I notice when she pauses to look at items.

It's a small pause. Half a second, maybe less. Her eyes resting on something before moving on. Most people wouldn't clock it.

I add it to the cart.

She turns back around and sees it and gives me a look.

I look at the cereal boxes directly in front of me. Reading the nutritional information with great interest.

"Rhys."

"Mm."

"I don't need that."

"It looked good."

"I was just glancing at it."

"You glanced at it for a notable amount of time."

She stares at me. I maintain my interest in the cereal boxes.

Eventually she turns back to the list Finn printed.

Later she tries to put something back. I watch her set it on the shelf and turn toward the next aisle. I pick it up and put it in the cart.

She turns back around.

I'm examining a display of pasta sauces with great focus.

"I saw that," she says.

"I have no idea what you're referring to."

Finn is making a sound behind us that he is unsuccessfully disguising as a cough.

I want everything on the shelf for her. I want to fill the kitchen with everything she's ever looked at for longer than a moment. I know it's excessive.
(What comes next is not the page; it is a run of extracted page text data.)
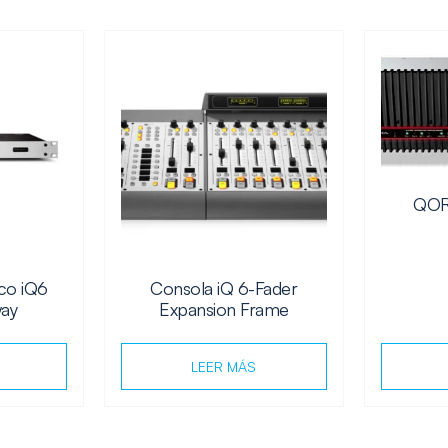
QOR
ico iQ6
Consola iQ 6-Fader
way
Expansion Frame
LEER MÁS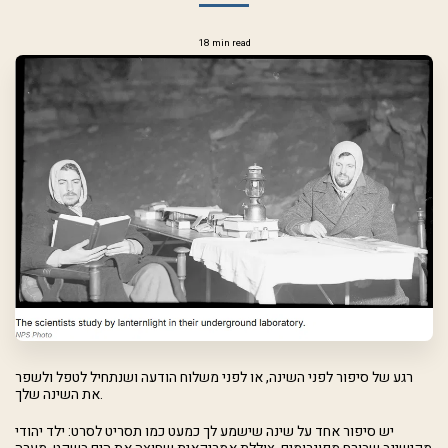
18 min read
רגע של
סיפור לפני השינה, או לפני משלוח הודעה ושנתחיל לטפל ולשפר
את השינה שלך.
יש סיפור אחד על שינה שישמע לך כמעט כמו תסריט לסרט: ילד יהודי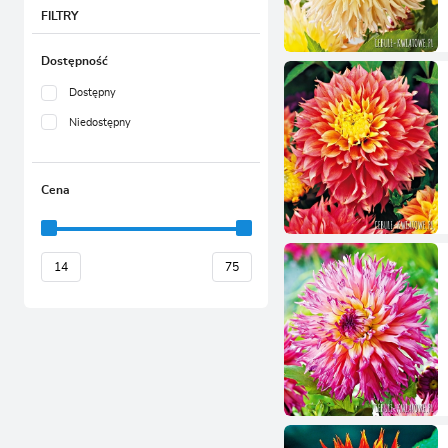
FILTRY
Dostępność
Dostępny
Niedostępny
Cena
I know that the instinct I'm operating on right now is the one Arden identified in our sessions as provider behavior, the fundamental alpha drive to supply and resource, and that I should be applying my tools to modulate it.

I don't want to modulate it.

She's my omega and I want to provide for her. I'm willing to look like a complete fool to see her smile.

She catches me adding another item to the cart and makes a sound of exasperation that turns into a laugh. The laugh sends warmth through every part of me and I don't regret a single thing.

People stare.

They always stare. I'm aware of it like I'm aware of most background data—registered, filed, managed. Betas mostly, pausing in the aisle to look at me with the same expression that I've been receiving since I was gifted these scars. Calculation.Wariness. The involuntary response to a threat signal their bodies are sending without their minds understanding why.

I hate it.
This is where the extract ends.